Domainname – Dieser kann frei gewählt werden, derzeit sind A bis Z, Zahlen sowie das Zeichen – zulässig. Ende des Jahres kommen die deutschen Umlaute äöü dazu, aber dazu später noch ein Satz.

tld – Steht für die Top Level Domain, dies sind die Länderkürzel oder symbolische Namen wie z.B. org für eine nichtkommerzielle Organisation, .com für Firmen oder .net für Netzwerke.

Ein paar Beispiele (Es wurden Pahntasienamen verwenden, alle Ähnlichkeiten wären zufällig):

Nehmen wir an das Ingenieurbüro Stiglmayer Walldorfer und Partner, welches sich mit der Planung von Wassserstraßen beschäftigt, möchte eine Internetpräsenz haben. Als erstes stellt sich die Frage, ist dies ein Unternehmen welches International, im Europäischen Raum oder nur in Deutschland tätig ist? Davon ist die verwendete Endung abhängig:

.com – für internationale Unternehmen
.eu – für in Europa tätige Unternehmen *
.de – für Firmen die sich nur in Deutschland betätigen.

* Die EU-Domain ist noch neu und kann z.Zt. nur vorbestellt werden, ab Ende 2003 soll sie dann verfügbar sein.

Wir bleiben in Deutschland also nehmen wir .de als Endung. Nun kommt der häufigste Fehler: Zu lange Namen. Der Domainname kann frei gewählt werden, hier Beispiele wie man es nicht machen sollte:

www.Ingenieurbuero-Stiglmayer-Walldorfer.de

Hier sind schon mehrere Stolperfallen drin, das ue wird häufig ü eingegeben. Wie Anfangs geschrieben sollen Ende 2003 Umlaute zulässig sein, ich würde aber zunächst davon abraten, denn dann wird es wohl nötig Zusatzprogramme zu installieren oder gar das Betriebssystem auf den aktuellsten Stand zu bringen. Alte Systeme werden dies nicht können und es gibt noch sehr viele alte Maschienen, die vielleicht nicht aktualisiert werden können. Mayer wird in Deutschland auch mal mit ei ey oder ai geschrieben.

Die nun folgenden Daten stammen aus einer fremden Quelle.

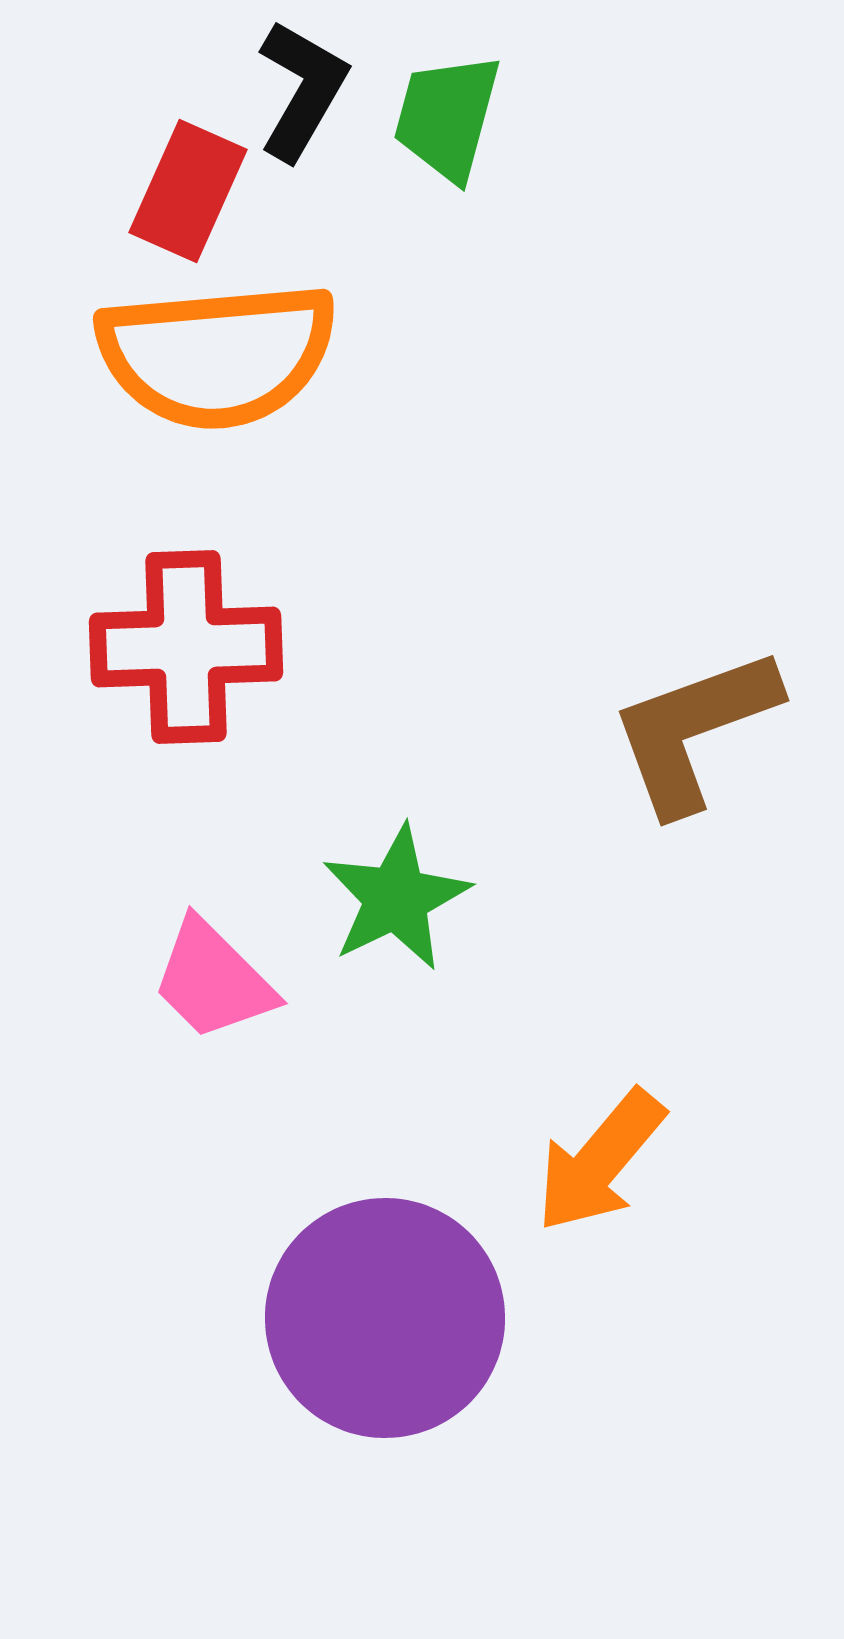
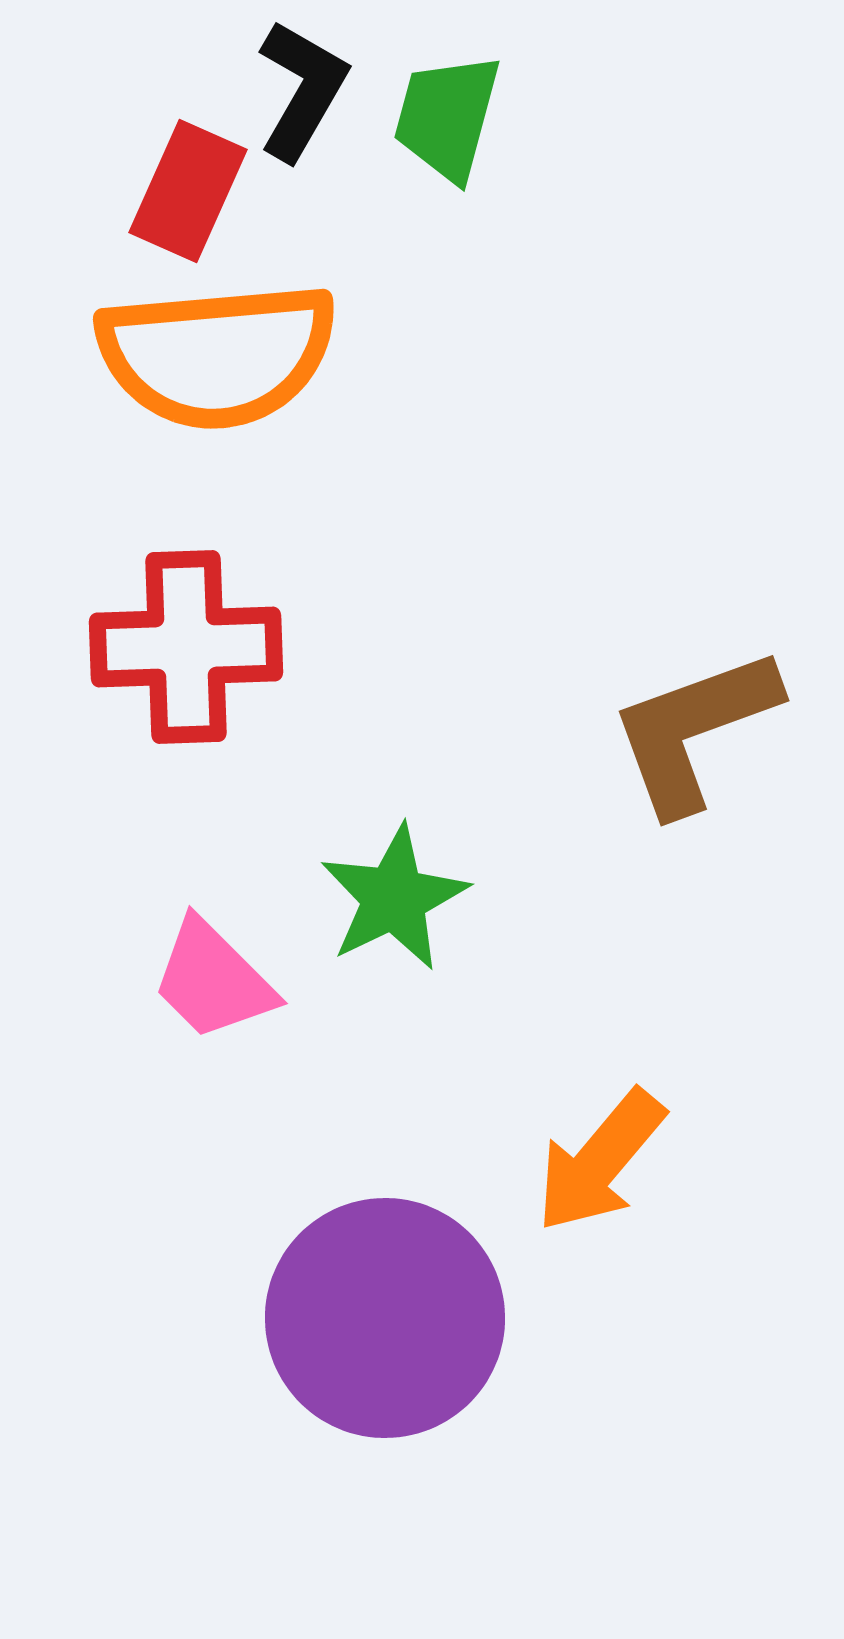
green star: moved 2 px left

www.Wasserstrassen-Stiglmayer-Walldorfer-und-Partner.de

Das ist viel zu lang, das behält man kaum im Kopf. Man stelle sich nun vor der Fimenchef heißt Willibald, der Juniorchef hat den selben Namen und der Administartor macht dann folgende Mailadresse daraus:

Willibald.Stiglmayer.jun@Wasserstrassen-Stiglmayer-Walldorfer-und-Partner.de Dies macht sich vor allem in Briefköpfen nicht gut. Nun zu sinnvollen Namen:

www.wasserstrassen.de Wenn der Name frei ist, sollte man zuschlagen. Wenn im Internet gesucht wird, werden meistens die Begriffe gesucht, nicht die Firma an sich.

www.ing-stigwa.de www.ing-sw.de www.iswp.de www.stigwa.de www.stigwall.de www.iswpw.de Kurze wenn auch kryptische Namen, welche jedoch eindeutig auf das Unternehmen zurückzuführen sind.

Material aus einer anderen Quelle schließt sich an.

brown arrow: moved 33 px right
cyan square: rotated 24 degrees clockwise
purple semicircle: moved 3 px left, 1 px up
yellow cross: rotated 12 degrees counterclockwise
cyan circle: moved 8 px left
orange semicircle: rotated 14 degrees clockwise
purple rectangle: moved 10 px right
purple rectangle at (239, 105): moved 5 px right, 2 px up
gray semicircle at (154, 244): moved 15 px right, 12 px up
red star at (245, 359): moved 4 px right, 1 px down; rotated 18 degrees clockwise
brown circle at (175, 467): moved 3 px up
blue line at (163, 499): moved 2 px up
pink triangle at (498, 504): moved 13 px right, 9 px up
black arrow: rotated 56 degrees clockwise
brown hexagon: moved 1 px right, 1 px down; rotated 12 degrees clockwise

www.isw.de ist Superkurz, die Mindestlänge für deutsche Domainnamen beträgt drei Zeichen, leider sind diese meistens schon vergeben.

Nehmen wir nun an die Enscheidung ist gefallen die Adresse lautet www.stigwall.de, nun müssen noch Mailadressen her. Wie im obigen Beispiel wird häufig der Name der Person verwendet. Es geht aber auch anders.

Statt Willibald.Siglmayer@stigwall.de bieten sich die Initialien an, WS@stigwall.de oder sw@stigwall.de. Haben wir ein größeres Unternehmen könnte das zu verwechselungen führen, man nimmt dann zwei oder drei Buschstaben des Namens und Nachnamens kombiniert hier ein Beispiel: Hans Strobel = hs hast h.strobel strobel.h hstr

Zusätzlich müssen noch die im Internet allgemein üblichen Adressen zugewiesen werden, benötigt werden: webmaster (fürden Betreuer der Seite), postmaster (für den Betreuer der Mail), administrator (falls ein Netzwerk dazugehört), abuse (wenn die Internetadresse missbräuchlich verwendet wurde wird hier oft ein Ansprechpartner gesucht, wird aber meist nur von Internetdiensten verwendet.)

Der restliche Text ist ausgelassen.